A uniformização do preço da água nos seis concelhos de São Miguel só seria viável na perspectiva de uma gestão integrada a nível de ilha, concentrada numa única entidade gestora e essa é uma decisão que cabe aos municípios.
Tem algo mais a acrescentar que considere interessante e/ou importante no âmbito desta entrevista?
Gostaria de terminar, realçando o papel da Entidade Reguladora dos Serviços de Águas e Resíduos dos Açores, a ERSARA, na melhoria da gestão do sector da água, quer por via da avaliação da qualidade dos serviços prestados pelas várias entidades gestoras, com o objectivo de induzir comportamentos de melhoria na medição e conhecimento das diversas componentes do serviço, optimizar os processos de gestão envolvidos e uma tomada de consciência para o cumprimento de metas, passando pelo apoio e formação técnica que disponibiliza às entidades reguladas, através de publicações técnicas, recomendações e regulamentos e cursos de formação.

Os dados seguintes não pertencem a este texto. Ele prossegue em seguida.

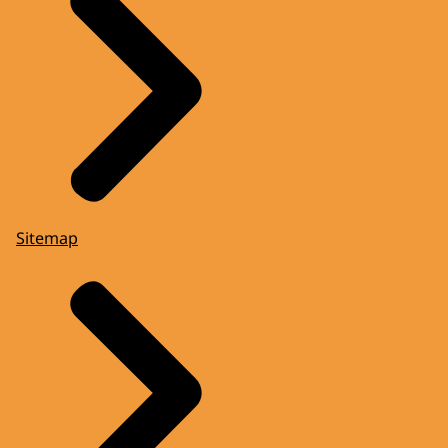
Sitemap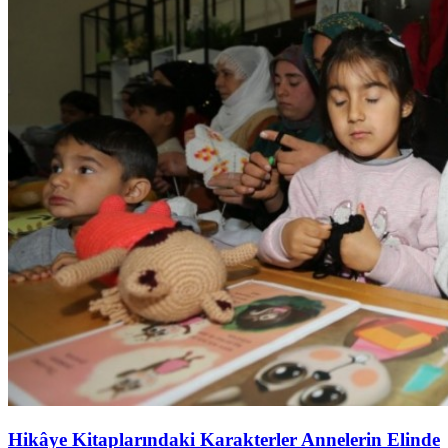
Hikâye Kitaplarındaki Karakterler Annelerin Elinde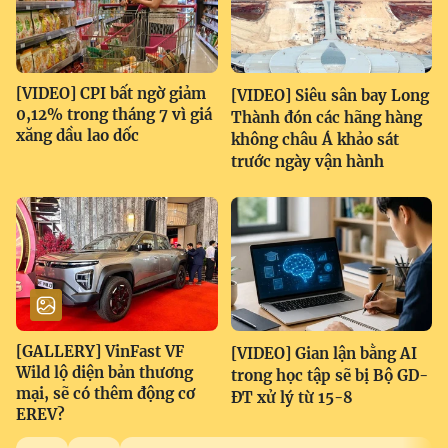
[VIDEO] CPI bất ngờ giảm
[VIDEO] Siêu sân bay Long
0,12% trong tháng 7 vì giá
Thành đón các hãng hàng
xăng dầu lao dốc
không châu Á khảo sát
trước ngày vận hành
[GALLERY] VinFast VF
[VIDEO] Gian lận bằng AI
Wild lộ diện bản thương
trong học tập sẽ bị Bộ GD-
mại, sẽ có thêm động cơ
ĐT xử lý từ 15-8
EREV?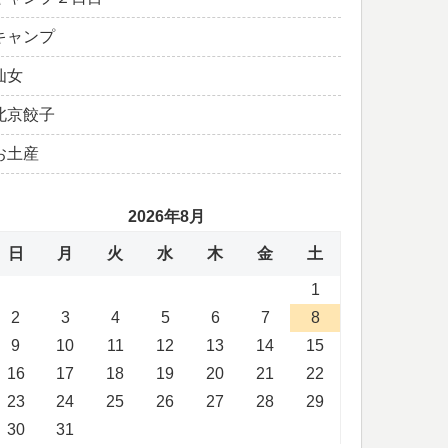
キャンプ
仙女
北京餃子
お土産
2026年8月
日
月
火
水
木
金
土
1
2
3
4
5
6
7
8
9
10
11
12
13
14
15
16
17
18
19
20
21
22
23
24
25
26
27
28
29
30
31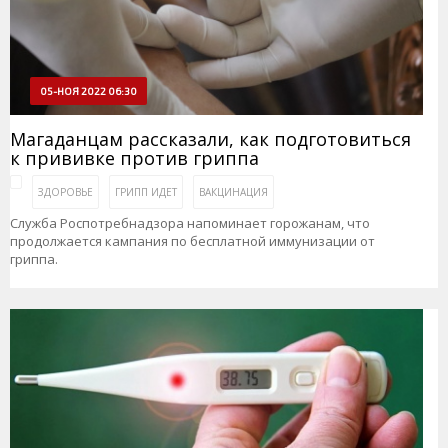
05-НОЯ 2022 06:30
Магаданцам рассказали, как подготовиться
к прививке против гриппа
ЗДОРОВЬЕ
ГРИПП ИДЕТ
ВАКЦИНАЦИЯ
Служба Роспотребнадзора напоминает горожанам, что
продолжается кампания по бесплатной иммунизации от
гриппа.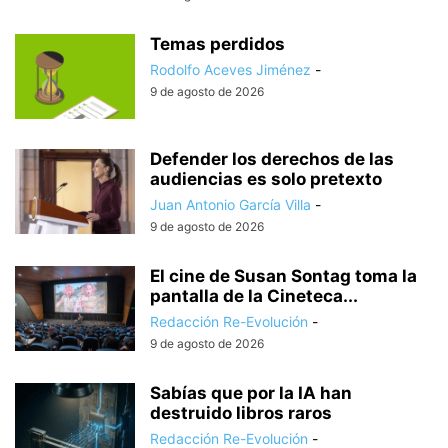
Temas perdidos
Rodolfo Aceves Jiménez
-
9 de agosto de 2026
Defender los derechos de las
audiencias es solo pretexto
Juan Antonio García Villa
-
9 de agosto de 2026
El cine de Susan Sontag toma la
pantalla de la Cineteca...
Redacción Re-Evolución
-
9 de agosto de 2026
Sabías que por la IA han
destruido libros raros
Redacción Re-Evolución
-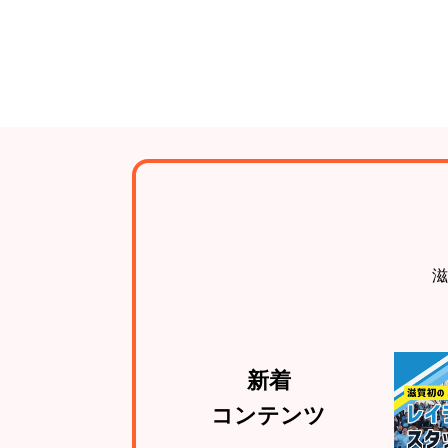
滋
新着
コンテンツ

É também papel da ERSARA, enquanto entidade reguladora, a protecção dos direitos e interesses do consumidor no que respeita ao acesso universal, à elevada qualidade e ao preço justo e adequado dos serviços de águas e resíduos dos Açores, salvaguardando a sustentabilidade económica, financeira e ambiental das entidades gestoras, de forma a garantir os mesmos direitos às gerações futuras.